Quatre cancers sur dix seraient évitables. C'est la conclusion d'une étude publiée ce lundi par Centre international de recherche sur le cancer (CIRC) de l'Organisation mondiale de la santé et de Santé publique France. Après avoir étudié les 346.000 cas de cancer diagnostiqués en France en 2015 chez les adultes de plus de 30 ans, les chercheurs indiquent que "142.000 (41%) auraient pu être évités si l'ensemble de la population n'avait pas été exposée aux facteurs de risque étudiés, ou si son exposition avait été limitée".


Ces facteurs de risque étudiés sont au nombre de 13 : "le tabagisme (actif et passif), l’alcool, l’alimentation (par exemple, faible consommation de fruits, légumes et fibres, et consommation importante de viande transformée), le surpoids et l’obésité, une activité physique insuffisante, l’utilisation d’hormones exogènes, les infections, les radiations ionisantes, la pollution atmosphérique, le rayonnement solaire (UV), les expositions professionnelles, une durée d’allaitement de moins de six mois, et l’exposition aux substances chimiques de la population générale (arsenic dans l’eau de boisson et benzène dans l’air intérieur).

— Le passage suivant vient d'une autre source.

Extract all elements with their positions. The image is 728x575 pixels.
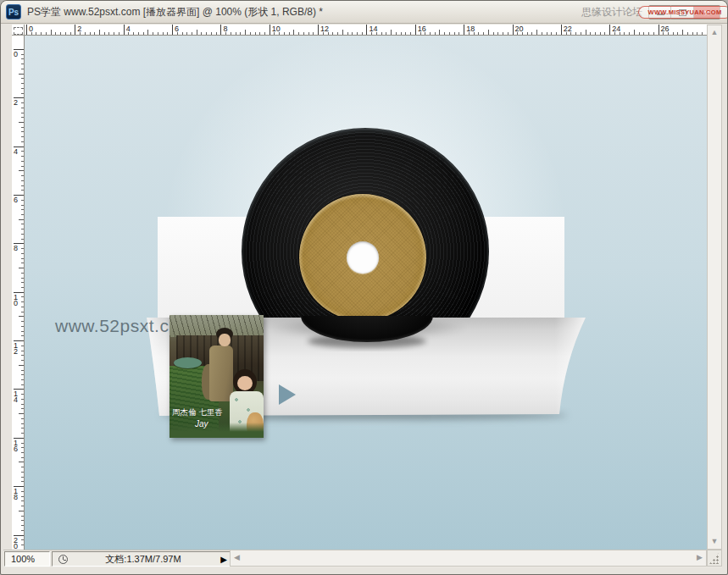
album-man-face <box>219 334 231 346</box>
photoshop-document-window: Ps PS学堂 www.52psxt.com [播放器界面] @ 100% (形… <box>0 0 728 575</box>
record-bottom-edge <box>301 316 433 351</box>
document-title: PS学堂 www.52psxt.com [播放器界面] @ 100% (形状 1… <box>27 5 323 19</box>
vinyl-record <box>242 128 489 318</box>
album-cover: 周杰倫 七里香 Jay <box>169 315 264 438</box>
document-size-info: 文档:1.37M/7.97M <box>73 552 214 566</box>
album-artist-text: Jay <box>195 419 208 428</box>
resize-grip-icon[interactable] <box>707 550 722 567</box>
vinyl-disc <box>242 128 489 318</box>
scroll-left-icon[interactable]: ◀ <box>234 553 240 561</box>
close-button[interactable]: × <box>694 5 720 19</box>
close-icon: × <box>694 6 720 19</box>
maximize-icon <box>679 9 686 16</box>
album-umbrella <box>174 357 202 368</box>
scroll-up-icon[interactable]: ▲ <box>708 28 721 36</box>
album-girl-face <box>237 376 253 390</box>
album-man-uniform <box>209 346 233 401</box>
play-icon <box>279 384 296 405</box>
window-controls: × WWW.MISSYUAN.COM <box>648 5 720 19</box>
album-title-text: 周杰倫 七里香 <box>172 408 223 417</box>
clock-icon[interactable] <box>58 555 68 564</box>
vertical-scrollbar[interactable]: ▲ ▼ <box>707 25 722 550</box>
vertical-ruler[interactable]: 02468101214161820 <box>12 36 25 550</box>
forum-watermark-text: 思缘设计论坛 <box>581 5 642 19</box>
minimize-icon <box>657 14 664 15</box>
horizontal-scrollbar[interactable]: ◀ ▶ <box>230 550 707 567</box>
horizontal-ruler[interactable]: 0246810121416182022242628 <box>25 25 707 36</box>
scroll-right-icon[interactable]: ▶ <box>697 553 703 561</box>
ruler-origin-box[interactable] <box>12 25 25 36</box>
album-grass <box>169 423 264 438</box>
record-label <box>299 194 426 318</box>
record-hole <box>347 241 379 274</box>
maximize-button[interactable] <box>671 5 694 19</box>
titlebar[interactable]: Ps PS学堂 www.52psxt.com [播放器界面] @ 100% (形… <box>1 1 727 24</box>
scroll-down-icon[interactable]: ▼ <box>708 537 721 545</box>
document-canvas[interactable]: www.52psxt.com 周杰倫 七里香 Jay <box>25 36 707 550</box>
status-flyout-arrow-icon[interactable]: ▶ <box>220 553 227 566</box>
minimize-button[interactable] <box>648 5 671 19</box>
photoshop-app-icon: Ps <box>6 4 21 19</box>
zoom-level-field[interactable]: 100% <box>4 551 50 567</box>
status-info-panel: 文档:1.37M/7.97M ▶ <box>52 551 231 567</box>
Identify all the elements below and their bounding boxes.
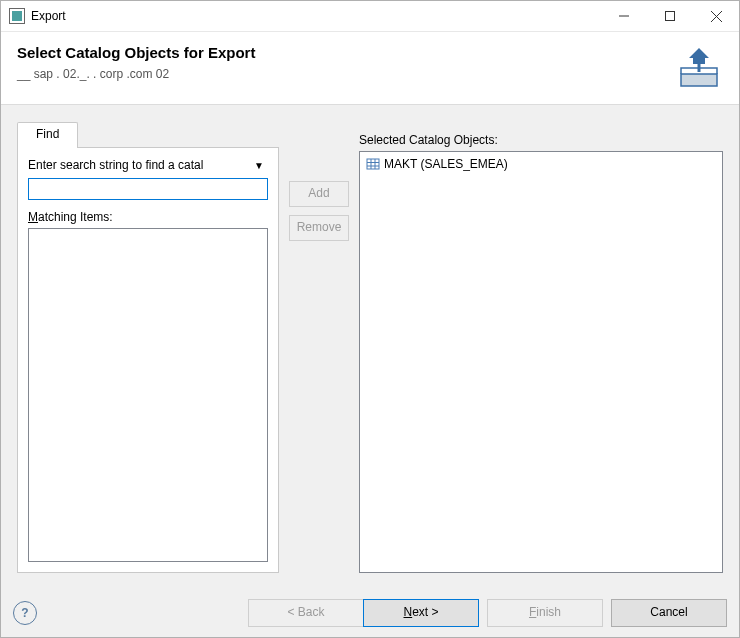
page-subtitle: __ sap . 02._. . corp .com 02 bbox=[17, 67, 667, 81]
svg-rect-1 bbox=[666, 12, 675, 21]
wizard-buttonbar: ? < Back Next > Finish Cancel bbox=[1, 589, 739, 637]
matching-items-label: Matching Items: bbox=[28, 210, 268, 224]
filter-row[interactable]: Enter search string to find a catal ▼ bbox=[28, 158, 268, 172]
cancel-button[interactable]: Cancel bbox=[611, 599, 727, 627]
export-wizard-window: Export Select Catalog Objects for Export… bbox=[0, 0, 740, 638]
matching-items-list[interactable] bbox=[28, 228, 268, 562]
export-icon bbox=[675, 44, 723, 92]
page-title: Select Catalog Objects for Export bbox=[17, 44, 667, 61]
tab-find[interactable]: Find bbox=[17, 122, 78, 148]
add-button[interactable]: Add bbox=[289, 181, 349, 207]
filter-description: Enter search string to find a catal bbox=[28, 158, 250, 172]
finish-button[interactable]: Finish bbox=[487, 599, 603, 627]
find-column: Find Enter search string to find a catal… bbox=[17, 121, 279, 573]
list-item-label: MAKT (SALES_EMEA) bbox=[384, 157, 508, 171]
wizard-header: Select Catalog Objects for Export __ sap… bbox=[1, 32, 739, 105]
chevron-down-icon[interactable]: ▼ bbox=[250, 160, 268, 171]
transfer-buttons: Add Remove bbox=[289, 121, 349, 573]
maximize-button[interactable] bbox=[647, 1, 693, 31]
svg-rect-4 bbox=[681, 74, 717, 86]
window-title: Export bbox=[31, 9, 66, 23]
svg-rect-5 bbox=[367, 159, 379, 169]
close-button[interactable] bbox=[693, 1, 739, 31]
app-icon bbox=[9, 8, 25, 24]
wizard-content: Find Enter search string to find a catal… bbox=[1, 105, 739, 589]
matching-items-mnemonic: M bbox=[28, 210, 38, 224]
table-icon bbox=[366, 157, 380, 171]
back-button[interactable]: < Back bbox=[248, 599, 363, 627]
tab-row: Find bbox=[17, 121, 279, 147]
next-button[interactable]: Next > bbox=[363, 599, 479, 627]
help-button[interactable]: ? bbox=[13, 601, 37, 625]
titlebar: Export bbox=[1, 1, 739, 32]
selected-label: Selected Catalog Objects: bbox=[359, 121, 723, 151]
find-panel: Enter search string to find a catal ▼ Ma… bbox=[17, 147, 279, 573]
selected-column: Selected Catalog Objects: MAKT (SALES_EM… bbox=[359, 121, 723, 573]
remove-button[interactable]: Remove bbox=[289, 215, 349, 241]
selected-objects-list[interactable]: MAKT (SALES_EMEA) bbox=[359, 151, 723, 573]
minimize-button[interactable] bbox=[601, 1, 647, 31]
search-input[interactable] bbox=[28, 178, 268, 200]
list-item[interactable]: MAKT (SALES_EMEA) bbox=[364, 156, 718, 172]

Qu'en est-il des 59% de cancers qui n'étaient pas évitables ? Quels sont les cancers qui dépendent le plus de nos choix de vie ou de notre environnement ? Pour répondre à ces questions, LCI a contacté Claire Marant-Micallef, scientifique au Centre international de recherche sur le cancer (CIRC).

LCI : Pourquoi 59% des cancers ne seraient-ils pas "évitables" ?

Claire Marant Micallef : Nous avons étudié 13 facteurs de risque reconnus cancérogènes, pour lesquels les données nécessaires étaient disponibles (données d’exposition de la population et données de quantification des risques), et qui étaient modifiables. Nos résultats montrent que 41% des cancers pourraient être évités par la réduction de l’exposition de la population à ces 13 facteurs de risque. La part de cancers restante peut s’expliquer par des facteurs de risque qui n’ont pas été inclus dans l’analyse faute de données disponibles, parce qu’ils sont non modifiables, ou encore par des facteurs de risque héréditaires, ou encore inconnus à ce jour.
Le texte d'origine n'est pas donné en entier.